Last week we found Jamie and Claire having to hightail it away from Castle Leoch in the wake of Claire's witch trial. I have a sneaking suspicion that they're not going to find safe harbor back there any time soon. It was after the trial, when Jamie proved that he was willing to fight for Claire, witch or not, that Claire decided to tell him the truth: she's an accidental time-traveler from two hundred years in the future. Jamie took it surprisingly well.
So well, in fact, that he decided to help Claire return to her own time. Knowing the ache and sting of being forever parted from the place (or time) you call home, Jamie brought Claire to the standing stones where she first fell through and gave her a chance to go back to her own world. The thing is, Claire didn't want it.
I mean, she did, but ultimately she decided that she would rather stay in hellish 1743, because that's where Jamie is. Good on her. The only question then is, where can a man with a price on his head and a woman wanted for witchcraft hideout from their many many many enemies?
Yup, this episode starts off with Jamie and Claire making the trek back to Jamie's family home of Lallybroch. Now, to most of us this seems like a terrible idea. I mean, Lallybroch is basically the first place anyone would go to look for Jamie. But then again, he hasn't been there in four years, their neighbors and renters are notoriously loyal, and Jamie will hopefully be pardoned soon. So maybe this isn't such a terrible idea after all.
Unfortunately, coming home brings back bad memories for Jamie. As you may recall (and he certainly does), the last time Jamie was at Lallybroch he was being flogged by Jack Randall and watching his sister be carted away to be raped. So clearly not happy feelings associated with the place right now. And it's even more emotionally complex when Jamie reveals that he heard Jenny (his sister) had a baby after that. That Black Jack Randall, the tormenter of Jamie's life, is the father to Jamie's nephew.

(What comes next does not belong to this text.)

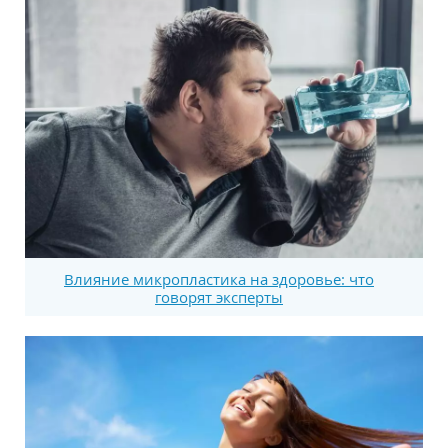
Влияние микропластика на здоровье: что
говорят эксперты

So obviously in the name of really good timing, this is exactly when Claire spots a four year old boy and goes to make friends and Jamie sees his very pregnant sister in the courtyard. Jenny, who doesn't look much like Jamie except for the incredibly stubborn sets of their jaws, is thrilled to see her brother...for about thirty seconds. Then Jamie starts making accusations about Jenny being a whore for Randall and having his child, and then implies that Jenny's coming baby doesn't have a legitimate father either. It's not good.
And unfortunately, the appearance of Jenny's husband, Ian, who is apparently a lovely man, does nothing to soothe tempers. Claire gets called a "trollop", Jamie and Jenny glare at each other, and Ian just sort of stands in the corner and awkwardly asks if anyone wants some dinner.

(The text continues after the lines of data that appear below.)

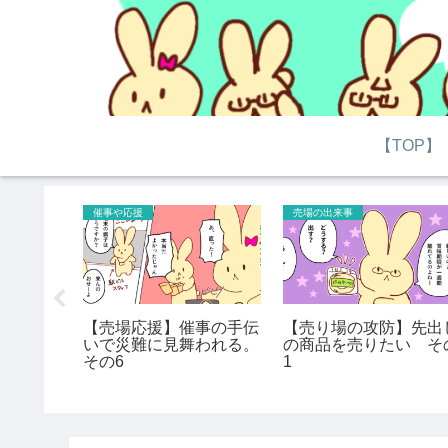
【TOP】
催事や応援
売場の出来事
片付けめ
【売場応援】催事の手伝
【売り場の攻防】先出
お茶漬け
いで災難に見舞われる。
の商品を売りたい そ
その6
1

Inside we get more of the full story of what happened to Jenny during the fateful day when Jack Randall came to Lallybroch. According to her, he didn't rape her. Probably. He tried, yeah, but he couldn't get it up and Jenny was so delirious with fear and the absurdity of the situation that she started laughing hysterically, which enraged Randall and made him beat her until she passed out. She's reasonably sure he didn't rape her.
Jamie is obviously very relieved to hear that, but he doesn't let it make him any more likely to apologize for calling his own sister a whore. Not even when Claire gently encourages reconciliation. Actually, that makes him bring her out and give her an impromptu explanation of eighteenth century marriage norms. See, as his wife, Claire really shouldn't badmouth Jamie or tell him what to do in public. Claire is dubious about this. But Jamie insists that it's a sign they're not united as a couple. So Claire agrees, with the promise that if he doesn't listen to her in private, she's not above throwing crockery and she has a very good arm.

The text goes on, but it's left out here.